The changes this new mindset brings are evident in the way a data scientist functions. The data scientist usually works as part of a varied team consisting of data modelers, businesspeople, and other professionals (depending on the industry). It is very rare to see a data scientist work on his own for long periods of time as a traditional waterfall model programmer would, for instance.
In addition, the data scientist handles problems by taking advantage of current literature, connecting with a variety of professionals who may be more knowledgeable on the problem he is facing, and breaking problems down into manageable sub-problems that he gradually solves.
The skills a data scientist needs to be successful are not uncommon individually. A data scientist should be able to learn new things easily. With the fast pace of development of big data technologies, a data scientist must have an agile mind that is quick to grasp new methods and familiarize itself with new tools.
A data scientist must also be proactive, anticipating things that will be needed in his work, problems that may arise, and anything else that will require his time. Existing methods may need to be fine-tuned or customized for the problem at hand, and changes in the method may be needed.
A data scientist needs to be flexible, adapting easily to a new business domain, new team members, and new tools (the software he uses when starting a job may be quite different from what he ends up using later in that job). He needs to be adept at networking and should understand the value of the skills he is missing so he takes steps to develop them. Overall, almost all of the skills that a data scientist has are highly transferable and applicable to a large variety of situations. As a result, he is a potent professional who can be an asset to any team, especially an IT one.
- Data science is older than most people think, but it only started gaining ground in the past decade (2000s).
- Drew Conway’s well-known Venn diagram, created in September 2010, effectively summarizes the essence of data science.

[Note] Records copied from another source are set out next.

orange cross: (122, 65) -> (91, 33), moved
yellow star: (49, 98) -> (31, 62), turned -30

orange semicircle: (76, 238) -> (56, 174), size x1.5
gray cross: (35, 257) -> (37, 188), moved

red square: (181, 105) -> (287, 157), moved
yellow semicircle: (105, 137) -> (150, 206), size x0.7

- Data science has brought about some new paradigms that change the way we deal with data, the main ones being:
- Hadoop Distributed File System (HDFS)
- Advanced Text Analytics
- Large scale data programming languages (e.g., Pig, R, ECL, etc.)
- Alternative database structures (e.g., HBase, Cassandra, MongoDB, etc.)
- Data science’s paradigm shift in the way we deal with data caused certain important changes in our lives as data professionals as it brought about a whole new mindset that is essential for dealing with big data.
- The new mindset that data science promotes brings about several changes in the data scientist’s professional life and in the way he interacts with others.